For specific scenarios, the use-case posts cover the playbook in detail:


Tooling landscape#

You have several reasonable choices for actually parsing the hive:

Tool Best for
Eric Zimmerman's AmcacheParser Production DFIR on a Windows analyst workstation. The canonical implementation.
Browser-based parser (this site) Triage, education, non-Windows analysts, locked-down hosts. Runs in WebAssembly, file never leaves the browser.
RegRipper amcache plugin Quick interactive analysis as part of a broader RegRipper sweep.
Volatility plugins Pulling the hive out of a memory image, then handing to AmcacheParser.

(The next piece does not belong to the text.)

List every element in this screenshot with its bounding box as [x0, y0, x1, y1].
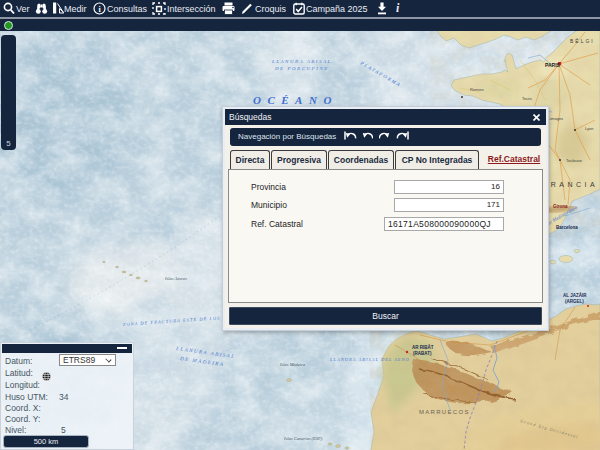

For the practical question "which one should I use now", the answer is almost always: Eric's AmcacheParser.exe for the investigation, this site's browser parser for triage or a quick look without installing anything. The RegRipper and Volatility paths exist for specific contexts — interactive RegRipper sweeps and memory-only acquisitions, respectively.


Frequently asked questions#

How big is Amcache.hve typically?#

On a typical Windows 11 workstation, Amcache.hve ranges from 2 MB to 25 MB. Heavily-used developer workstations and servers with many short-lived binaries can push past 50 MB. The transaction logs are small (usually <1 MB each).

How far back does Amcache go?#

The hive is not bounded by time but by Windows's own retention behaviour. On a long-lived workstation you can see inventory entries months or years old, especially for Inventory* records where the binary is still present on disk. Once a binary is removed and the appraiser has had several passes to notice, the corresponding entry typically (but not always) ages out.

Does Amcache record DLLs?#

Yes, in modern schemas. InventoryApplicationFile records both EXEs and DLLs (filtered to PE files generally). Pre-Windows-10-1709 hives may not, depending on the build.

Does Amcache record scripts?#

Generally no for .ps1, .bat, .vbs, .js, etc. — Amcache focuses on PE binaries. Script execution evidence comes from PowerShell operational logs, AMSI, Sysmon, or Prefetch (for cscript.exe / wscript.exe invocations themselves).

What's the relationship between Amcache and ShimCache?#

They are different artefacts despite both involving application compatibility. ShimCache (AppCompatCache in the SYSTEM hive) is maintained by the loader for application-compatibility purposes and records up to 1024 entries per host with limited metadata. Amcache is maintained by the appraiser for compatibility-telemetry purposes and records thousands of entries with rich metadata. See Amcache vs ShimCache for the full comparison.

Can I read Amcache.hve on Linux or macOS?#

Yes. Use dotnet AmcacheParser.dll on a host with the .NET runtime, or use this site's browser-based parser which runs in WebAssembly and works in any modern browser regardless of host OS. The hive format is portable.

Is Amcache evidence admissible in court?#

That depends on jurisdiction and how the evidence was collected. Amcache itself is well-documented and widely used in DFIR, which helps. The usual rules apply: preserve the hive (and its transaction logs) with documented chain of custody, hash it before and after, and use a documented parser whose behaviour you can defend.